Hacker News new | ask | show | jobs
by Mordak 2514 days ago
At my work we recently went through a large exercise to decide on a common data storage format. The contenders were JSON, MessagePack, and Avro. MessagePack won because:

- Msgpack serialization and deserialization is very fast in many languages - often 100x faster then JSON

- Msgpack natively supports encoding binary data

- Msgpack has type extensions, making it trivial to represent common types in an efficient way (eg. IPv4 address, timestamps)

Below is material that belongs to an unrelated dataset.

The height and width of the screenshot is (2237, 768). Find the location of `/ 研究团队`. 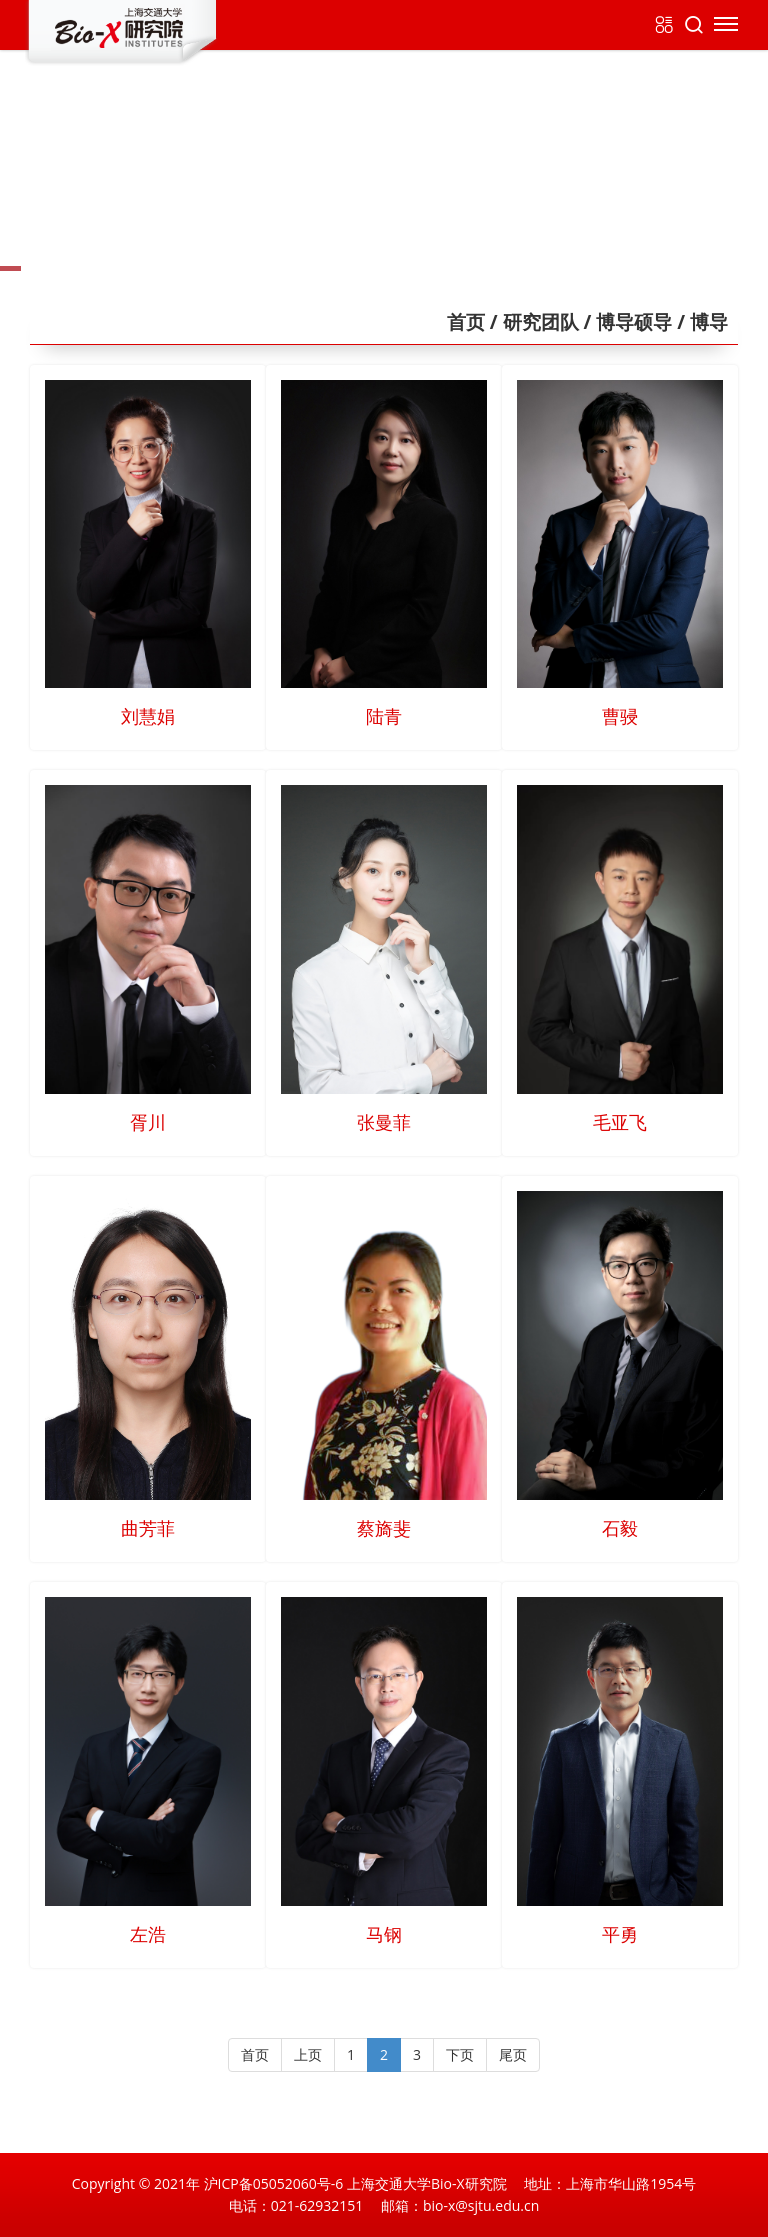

- Msgpack has good libraries available in many languages

If you do not care about those things (no binary data, no need for extended types, not performance critical) then JSON is just fine.

1 comments

I'm curious why didn't you consider FlatBuffers as well.
FlatBuffers are not self-describing.

FlatBuffers, Protobuf, Cap'n Proto, etc., all require an external schema configuration that you compile into a code chunk that you include into your program. Without this it is impossible to make sense of the data. In our case, the data is semi-structured and changes frequently. The prospect of maintaining a schema registry for all the data users and keeping everyone up to date and backwards compatible is enough of a burden that it was excluded.

Avro also uses schemas, but since the schema is embedded in the file it is self-describing so the reader does not need to do anything special to interpret the data. But Avro's C library is buggy and the python deserialization performance was terrible, so Avro was not selected.